The Technical Documentation required by the current In Vitro Diagnostics Directive (IVDD) is largely left to the Manufacturer’s discretion. The contents are described, but to a limited degree, in a few bullet points in the IVDD’s Annex III (3). There is also mention of a “Design Dossier” in the IVDD’s Annex IV (4) in relation to the assessment of the design by Notified Body but it is not defined.
The above criticisms cannot be made of the new European Union In Vitro Diagnostics Regulation (EU IVDR) however. Annex II of the new EU MDR prescribes more than forty specific elements for the content of the (primary) “Technical Documentation”. Plus Annex III of the EU MDR requires more than fifteen additional elements in the “Technical Documentation on Post Market Surveillance”. The MDD’s “Design Dossier” has been dropped from the EU MDR.
Article 10 (4) of the EU IVDR makes the creation and maintenance of both parts of the Technical Documentation an obligation of all Manufacturers.

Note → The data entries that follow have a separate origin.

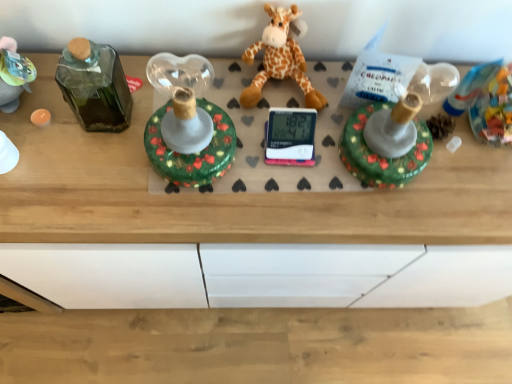 Question: From a real-world perspective, relative to soft plush giraffe at center, is shiny green glass candlestick at center vertically above or below?

Choices:
 (A) below
 (B) above

Answer: (B)

Question: From their relative heights in the image, would you say shiny green glass candlestick at center is taller or shorter than soft plush giraffe at center?

Choices:
 (A) short
 (B) tall

Answer: (B)

Question: Based on their positions, is shiny green glass candlestick at center located to the left or right of soft plush giraffe at center?

Choices:
 (A) right
 (B) left

Answer: (B)

Question: Looking at the image, does soft plush giraffe at center seem bigger or smaller compared to shiny green glass candlestick at center?

Choices:
 (A) big
 (B) small

Answer: (B)

Question: Is soft plush giraffe at center wider or thinner than shiny green glass candlestick at center?

Choices:
 (A) wide
 (B) thin

Answer: (B)

Question: From a real-world perspective, relative to shiny green glass candlestick at center, is soft plush giraffe at center vertically above or below?

Choices:
 (A) below
 (B) above

Answer: (A)

Question: Considering their positions, is soft plush giraffe at center located in front of or behind shiny green glass candlestick at center?

Choices:
 (A) front
 (B) behind

Answer: (B) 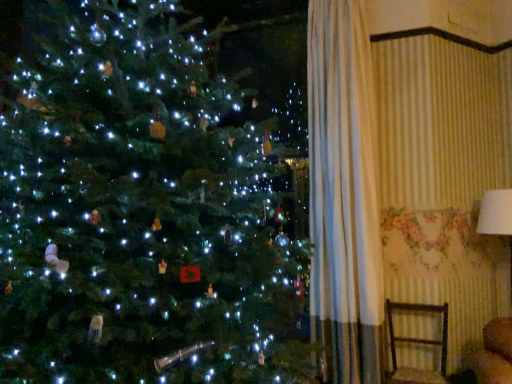 The image size is (512, 384). Describe the element at coordinates (417, 343) in the screenshot. I see `wooden armchair at lower right` at that location.

Find the location of a particular element. wooden armchair at lower right is located at coordinates (417, 343).

This screenshot has height=384, width=512. Identify the location of wooden armchair at lower right. pyautogui.click(x=417, y=343).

The Technical Documentation is to be supplied to Competent Authorities when requested. A copy is also to be kept by Authorised Representatives (EU IVDR Article 11 (3)). It is also one of the items the “Person responsible for regulatory compliance” has to ensure is kept up to date (EU IVDR Article 15 (3)) and it is to be assessed by the Notified Body (EU IVDR Annex IX chapter II). In contrast to the IVDD, the new EU IVDR is consistent throughout on the subject of the Technical Documentation.

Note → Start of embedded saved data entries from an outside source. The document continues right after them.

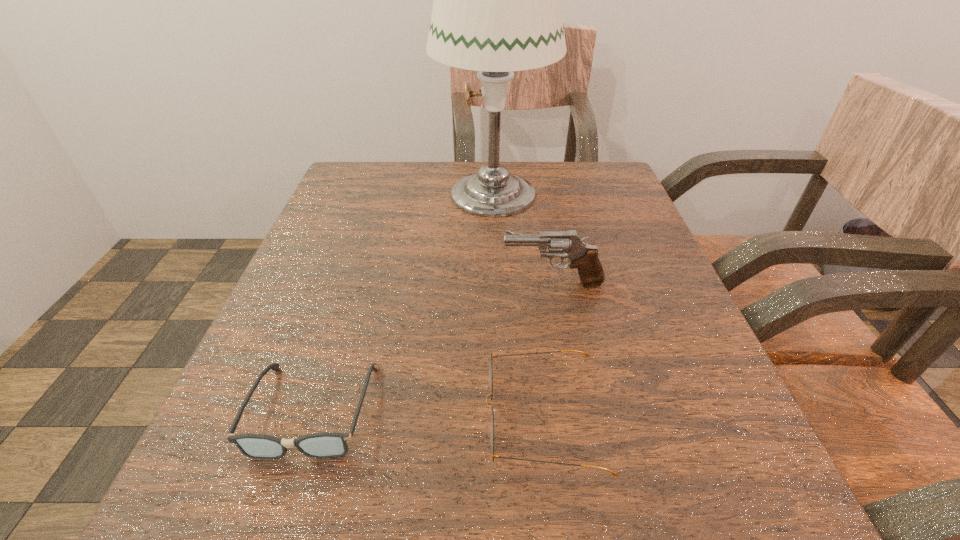 The width and height of the screenshot is (960, 540). Find the location of `the tallest object`. the tallest object is located at coordinates (497, 9).

At what (x,y) coordinates should I click in order to perform the action: click on lampshade. Please return your answer as a coordinate pair (x, y). Image resolution: width=960 pixels, height=540 pixels. Looking at the image, I should click on (497, 9).

Locate an element on the screen. The width and height of the screenshot is (960, 540). pistol is located at coordinates (565, 244).

The image size is (960, 540). Find the location of `the third shortest object`. the third shortest object is located at coordinates (565, 244).

The height and width of the screenshot is (540, 960). Find the location of `the third tallest object`. the third tallest object is located at coordinates (490, 373).

Where is `the taller spectacles`? the taller spectacles is located at coordinates (490, 373).

You are a GUI agent. You are given a task and a screenshot of the screen. Output one action in this format:
    pyautogui.click(x=<x>, y=<y>)
    Task: Click on the shortest object
    This screenshot has width=960, height=540.
    Given the screenshot: What is the action you would take?
    tap(321, 445)

Locate an element on the screen. the shorter spectacles is located at coordinates (321, 445).

The width and height of the screenshot is (960, 540). What are the coordinates of `vacant space located on the lampshade of the lampshade` in the screenshot? It's located at [x=351, y=193].

At what (x,y) coordinates should I click in order to perform the action: click on vacant point located on the lampshade of the lampshade. Please return your answer as a coordinate pair (x, y). Image resolution: width=960 pixels, height=540 pixels. Looking at the image, I should click on (387, 193).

The (primary) Technical Documentation of Annex II of new EU IVDR is clearly based on the so called summary technical documentation or STED, developed by the former Global Harmonisation Task Force (GHTF). While not identical to the GHTF STED it is a remarkably close match; with just a few sections re-ordered or terminology adjusted to the European vocabulary. In contrast, the Technical Documentation on Post Market Surveillance described in Annex III of the new EU IVDR is less like a technical dossier, more like a collection of the procedures which make up the Manufacturer’s Post Market Surveillance system, together with the associated data and reports.

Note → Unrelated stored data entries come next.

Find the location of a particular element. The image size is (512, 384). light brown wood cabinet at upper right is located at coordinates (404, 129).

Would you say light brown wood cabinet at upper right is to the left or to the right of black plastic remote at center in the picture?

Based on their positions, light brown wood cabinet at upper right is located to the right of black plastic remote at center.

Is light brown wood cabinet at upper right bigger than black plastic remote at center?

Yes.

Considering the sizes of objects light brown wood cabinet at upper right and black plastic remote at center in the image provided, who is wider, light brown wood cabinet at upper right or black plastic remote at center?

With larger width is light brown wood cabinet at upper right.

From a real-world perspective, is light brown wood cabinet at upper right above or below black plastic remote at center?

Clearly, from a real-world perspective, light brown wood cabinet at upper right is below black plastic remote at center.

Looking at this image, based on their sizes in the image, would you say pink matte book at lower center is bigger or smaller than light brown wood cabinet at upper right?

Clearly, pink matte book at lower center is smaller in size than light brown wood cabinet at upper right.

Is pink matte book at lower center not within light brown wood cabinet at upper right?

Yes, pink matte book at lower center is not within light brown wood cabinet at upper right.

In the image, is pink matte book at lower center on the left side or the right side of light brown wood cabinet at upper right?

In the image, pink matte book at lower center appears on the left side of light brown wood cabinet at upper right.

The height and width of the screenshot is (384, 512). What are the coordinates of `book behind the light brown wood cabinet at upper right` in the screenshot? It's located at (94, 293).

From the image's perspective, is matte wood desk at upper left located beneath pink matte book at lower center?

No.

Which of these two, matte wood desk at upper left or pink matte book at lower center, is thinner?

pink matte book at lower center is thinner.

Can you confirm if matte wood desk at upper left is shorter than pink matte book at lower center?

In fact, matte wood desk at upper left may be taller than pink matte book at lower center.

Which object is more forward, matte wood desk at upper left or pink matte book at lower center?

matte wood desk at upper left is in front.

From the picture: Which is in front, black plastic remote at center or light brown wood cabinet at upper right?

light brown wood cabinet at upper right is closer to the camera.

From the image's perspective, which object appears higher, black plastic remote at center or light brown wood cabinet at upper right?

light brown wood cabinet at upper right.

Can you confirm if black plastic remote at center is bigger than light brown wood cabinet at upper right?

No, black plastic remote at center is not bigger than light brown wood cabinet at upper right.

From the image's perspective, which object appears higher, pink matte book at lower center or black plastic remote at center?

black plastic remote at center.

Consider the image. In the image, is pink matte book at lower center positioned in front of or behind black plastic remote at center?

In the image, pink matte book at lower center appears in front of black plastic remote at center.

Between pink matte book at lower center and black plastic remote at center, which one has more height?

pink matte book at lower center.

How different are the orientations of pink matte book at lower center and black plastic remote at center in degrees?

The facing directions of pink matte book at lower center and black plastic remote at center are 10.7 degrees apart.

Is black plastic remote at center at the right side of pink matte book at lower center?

In the opinion of the author, the Technical Documentation is one topic which can and should be addressed by Manufacturers without delay. Regardless of when the first Notified Bodies will be designated, or when the UDI structure will be decided, or even when the EUDAMED database will be available. The Technical Documentation is going to be needed at some point for all devices. So Manufacturers are advised to immediately start mapping the Technical Documentation of the new EU MDR to their available documentation and to start work on filling any gaps.